Militants cannot be simplified as reactionaries. They are well trained, equipped and organised groups who choose and plan to the last detail. Operation Rah-e-Rast by Pakistan Army in Swat resulted in a trove of information on computers, pen drives, CDs and laptops corroborated by similar data collected from other parts of Pakistan. The terrorists had built a data base of law enforcement agencies, armed forces, civil administration and politicians, their families and locations etc. Their sleepers were operating as household servants, cab drivers, shop keepers and government employees. Consequently, abductions, target killings and assassinations to coerce functionaries were expected. Individuals of law enforcement agencies and their families are under threat. Why must they fight if they are not backed by strong political leadership?

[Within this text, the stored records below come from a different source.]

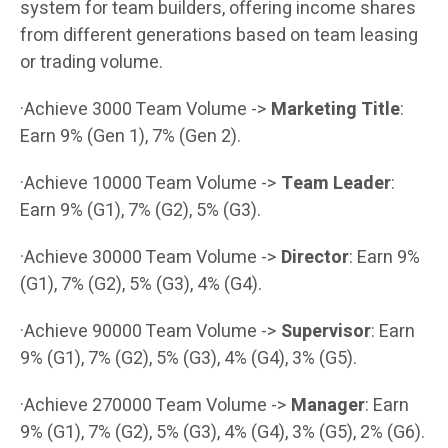
system for team builders, offering income shares
from different generations based on team leasing
or trading volume.
·Achieve 3000 Team Volume ->
Marketing Title
:
Earn 9% (Gen 1), 7% (Gen 2).
·Achieve 10000 Team Volume ->
Team Leader
:
Earn 9% (G1), 7% (G2), 5% (G3).
·Achieve 30000 Team Volume ->
Director
: Earn 9%
(G1), 7% (G2), 5% (G3), 4% (G4).
·Achieve 90000 Team Volume ->
Supervisor
: Earn
9% (G1), 7% (G2), 5% (G3), 4% (G4), 3% (G5).
·Achieve 270000 Team Volume ->
Manager
: Earn
9% (G1), 7% (G2), 5% (G3), 4% (G4), 3% (G5), 2% (G6).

According to one study, there are over 68 militant organisations. Approximately half of them have some level of contacts with political parties. They also have external linkages and sources of funding. There are also over 20 foreign intelligence agencies that maintain links with these organisations. Proliferation of foreign funded NGOs and their surreptitious activities add to the internal insecurity. Missing containers, missing persons, prepositioning of military hardware, creation of a fifth column across the entire spectrum (Military, Social, Economic, Political and Media), operations other than war (described as sub conventional threats) and economic manipulation are all part of this destabilisation. This destabilising narrative with militancy as its lynchpin cannot be countered without a political roadmap.
In the absence of such cohesion and synergy, military operations against militants are severely hampered. Spate of incidences post 11 May highlight the disastrous effects of this disconnect and what lack of homework, preparedness and capacity building by federal and provincial governments can do. This ambivalence will continue to adversely affect the morale of the military and law enforcement agencies and hence Pakistan’s fight against militancy.

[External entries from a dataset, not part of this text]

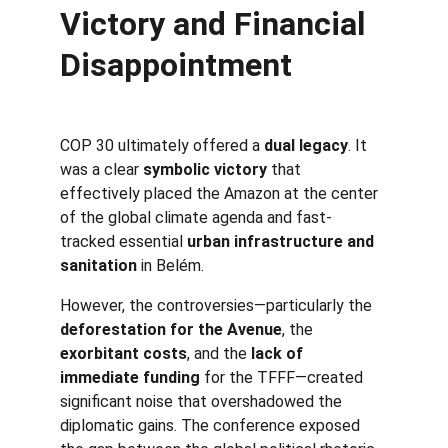
Victory and Financial 
Disappointment
COP 30 ultimately offered a 
dual legacy
. It 
was a clear 
symbolic victory
 that 
effectively placed the Amazon at the center 
of the global climate agenda and fast-
tracked essential 
urban infrastructure and 
sanitation
 in Belém.
However, the controversies—particularly the 
deforestation for the Avenue
, the 
exorbitant costs
, and the 
lack of 
immediate funding
 for the TFFF—created 
significant noise that overshadowed the 
diplomatic gains. The conference exposed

Is the federal government reluctant to bring the military and political parties on board; or is it fire-walling the issue; or is it waiting for the tenure of the present COAS to expire, appoint a new Chief and then have a free hand? If true, this wait out option gives a very poor and uneducated account of their knowledge in military sociology with its very strong corporate and inclusive culture. Whatever? The limbo is emboldening militants. This leads to the conclusion that none of the parties have a policy narrative of how peace will be negotiated with militants, leaving hapless citizens and law enforcement agencies at the mercy of terrorism.
On the eve of US led exit from Afghanistan, this indecision, expediency and lack of capacity augers badly for a post-exit Pakistan. My seven successive articles in Nation have spelled out the dangers inherent to Pakistan. As opined in Doha Initiative (Opnion Maker June 22, 2013), the most dangerous variant could be reversing fronts of AFPAK like switching North Pole. As winter approaches and conflict in Afghanistan hibernates in frigid weather, lawlessness in Balochistan and Karachi could peak to engage Pakistan’s law enforcement agencies on yet another internal front. Unfortunately, this is happening earlier than appreciated. Time and tide do not wait.